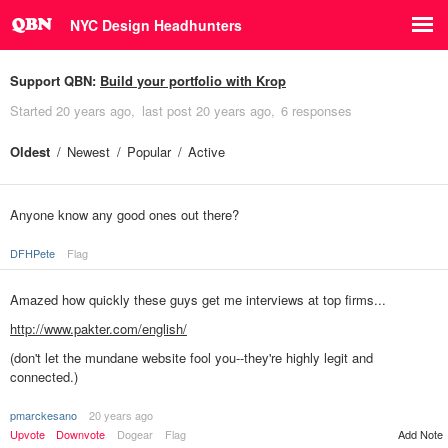
NYC Design Headhunters
Support QBN:
Build your portfolio with Krop
Started
20 years ago
last post
20 years ago
6 responses
Oldest
Newest
Popular
Active
Anyone know any good ones out there?
DFHPete
Flag
Amazed how quickly these guys get me interviews at top firms...
http://www.pakter.com/english/
(don't let the mundane website fool you--they're highly legit and
connected.)
pmarckesano
20 years ago
Add Note
Upvote
Downvote
Dogear
Flag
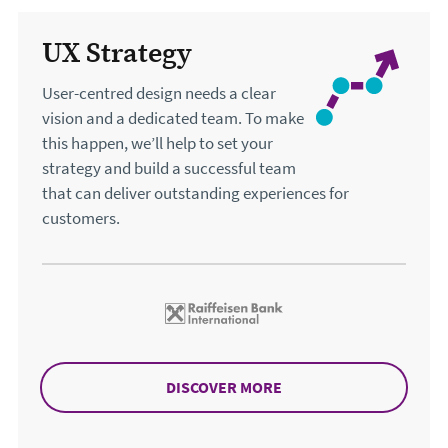
Our services
UX Strategy
User-centred design needs a clear
vision and a dedicated team. To make
this happen, we’ll help to set your
strategy and build a successful team
that can deliver outstanding experiences for
customers.
DISCOVER MORE
ABOUT UX STRATEGY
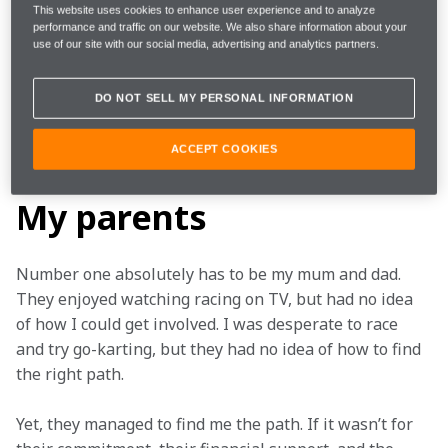
But it isn’t only drivers and Team Principals who have 
This website uses cookies to enhance user experience and to analyze
performance and traffic on our website. We also share information about your
shaped Sam, with friends, family and many, many 
use of our site with our social media, advertising and analytics partners.
others all playing a key role in his success over the 
years. We asked the NEOM McLaren Formula E Team 
DO NOT SELL MY PERSONAL INFORMATION
driver to narrow the list down to three and name 
those who have had the biggest influence on his 
ACCEPT COOKIES
career. Here’s who he chose and why…
My parents
Number one absolutely has to be my mum and dad. 
They enjoyed watching racing on TV, but had no idea 
of how I could get involved. I was desperate to race 
and try go-karting, but they had no idea of how to find 
the right path. 
Yet, they managed to find me the path. If it wasn’t for 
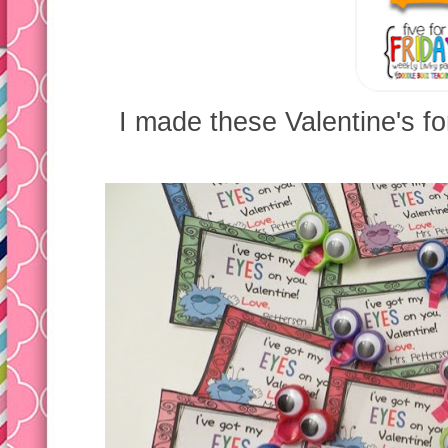
I made these Valentine's fo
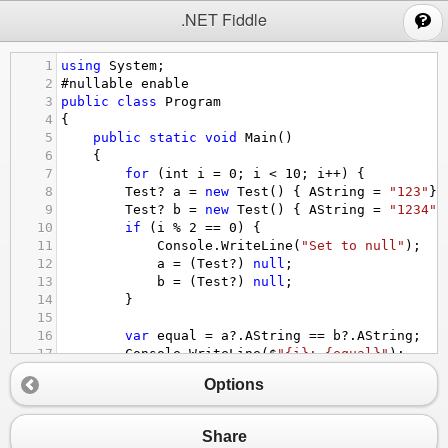
;
.NET Fiddle
1
using
System
;
2
#nullable
enable
3
public
class
Program
4
{
5
public
static
void
Main
()
6
{
7
for
 (
int
i
=
0
; 
i
<
10
; 
i
++
) {
8
Test
?
a
=
new
Test
() { 
AString
=
"123"
};
9
Test
?
b
=
new
Test
() { 
AString
=
"1234"
}
10
if
 (
i
%
2
==
0
) {
11
Console
.
WriteLine
(
"Set to null"
);
12
a
=
 (
Test
?
) 
null
;
13
b
=
 (
Test
?
) 
null
;
14
}
15
16
var
equal
=
a
?
.
AString
==
b
?
.
AString
;
17
Console
.
WriteLine
(
$
"{i}: {equal}"
);
18
}
Options
19
}
20
21
class
Test
 {
Share
22
public
string
?
AString
 {
get
; 
set
;}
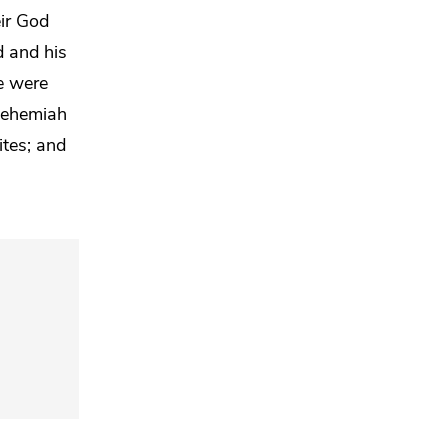
eir God
 and his
e were
 Nehemiah
ites;
and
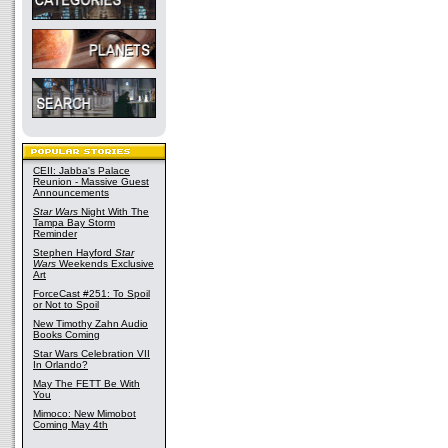
CEII: Jabba's Palace
Reunion - Massive Guest
Announcements
Star Wars
Night With The
Tampa Bay Storm
Reminder
Stephen Hayford
Star
Wars
Weekends Exclusive
Art
ForceCast #251: To Spoil
or Not to Spoil
New Timothy Zahn Audio
Books Coming
Star Wars Celebration VII
In Orlando?
May The FETT Be With
You
Mimoco: New Mimobot
Coming May 4th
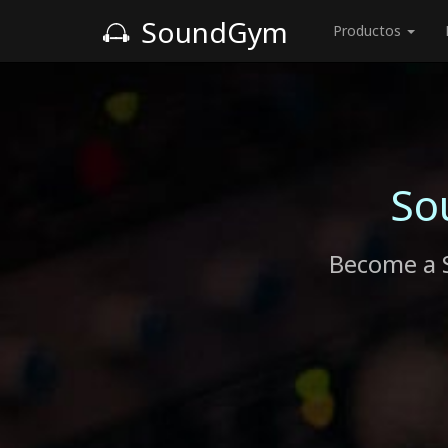
SoundGym
Productos
So
Become a 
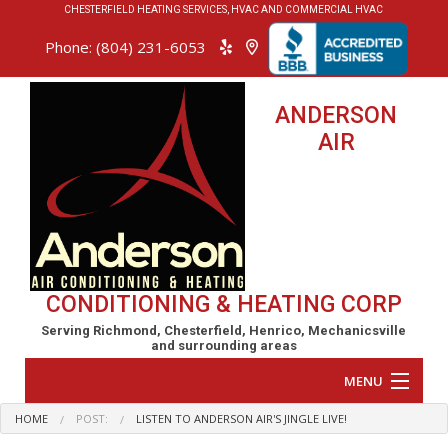
CHESTERFIELD HEATING SERVICES, HVAC AND COMMERCIAL HVAC
Phone: (804) 231-6053
ANDERSON
AIR
CONDITIONING & HEATING CORP
Serving Richmond, Chesterfield, Henrico, Mechanicsville
and surrounding areas
MENU
HOME
POST:
LISTEN TO ANDERSON AIR'S JINGLE LIVE!
Home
______________________________
__TASK__: Exactly as given, transcribe every line of the data, but not its images.

__SOLVED PROBLEM__:
NYC Design Headhunters
Support QBN:
Build your portfolio with Krop
Started
20 years ago
last post
20 years ago
6 responses
Oldest
Newest
Popular
Active
Anyone know any good ones out there?
DFHPete
Flag
Amazed how quickly these guys get me interviews at top firms...
http://www.pakter.com/english/
(don't let the mundane website fool you--they're highly legit and
connected.)
pmarckesano
20 years ago
Add Note
Upvote
Downvote
Dogear
Flag
Our services
UX Strategy
User-centred design needs a clear
vision and a dedicated team. To make
this happen, we’ll help to set your
strategy and build a successful team
that can deliver outstanding experiences for
customers.
DISCOVER MORE
ABOUT UX STRATEGY
But it isn’t only drivers and Team Principals who have 
This website uses cookies to enhance user experience and to analyze
performance and traffic on our website. We also share information about your
shaped Sam, with friends, family and many, many 
use of our site with our social media, advertising and analytics partners.
others all playing a key role in his success over the 
years. We asked the NEOM McLaren Formula E Team 
DO NOT SELL MY PERSONAL INFORMATION
driver to narrow the list down to three and name 
those who have had the biggest influence on his 
ACCEPT COOKIES
career. Here’s who he chose and why…
My parents
Number one absolutely has to be my mum and dad. 
They enjoyed watching racing on TV, but had no idea 
of how I could get involved. I was desperate to race 
and try go-karting, but they had no idea of how to find 
the right path. 
Yet, they managed to find me the path. If it wasn’t for 
I made these Valentine's fo
;
.NET Fiddle
1
using
System
;
2
#nullable
enable
3
public
class
Program
4
{
5
public
static
void
Main
()
6
{
7
for
 (
int
i
=
0
; 
i
<
10
; 
i
++
) {
8
Test
?
a
=
new
Test
() { 
AString
=
"123"
};
9
Test
?
b
=
new
Test
() { 
AString
=
"1234"
}
10
if
 (
i
%
2
==
0
) {
11
Console
.
WriteLine
(
"Set to null"
);
12
a
=
 (
Test
?
) 
null
;
13
b
=
 (
Test
?
) 
null
;
14
}
15
16
var
equal
=
a
?
.
AString
==
b
?
.
AString
;
17
Console
.
WriteLine
(
$
"{i}: {equal}"
);
18
}
Options
19
}
20
21
class
Test
 {
Share
22
public
string
?
AString
 {
get
; 
set
;}
eir God
 and his
e were
 Nehemiah
ites;
and
CEII: Jabba's Palace
Reunion - Massive Guest
Announcements
Star Wars
Night With The
Tampa Bay Storm
Reminder
Stephen Hayford
Star
Wars
Weekends Exclusive
Art
ForceCast #251: To Spoil
or Not to Spoil
New Timothy Zahn Audio
Books Coming
Star Wars Celebration VII
In Orlando?
May The FETT Be With
You
Mimoco: New Mimobot
Coming May 4th
SoundGym
Productos
So
Become a 
CHESTERFIELD HEATING SERVICES, HVAC AND COMMERCIAL HVAC
Phone: (804) 231-6053
ANDERSON
AIR
CONDITIONING & HEATING CORP
Serving Richmond, Chesterfield, Henrico, Mechanicsville
and surrounding areas
MENU
HOME
POST:
LISTEN TO ANDERSON AIR'S JINGLE LIVE!
Home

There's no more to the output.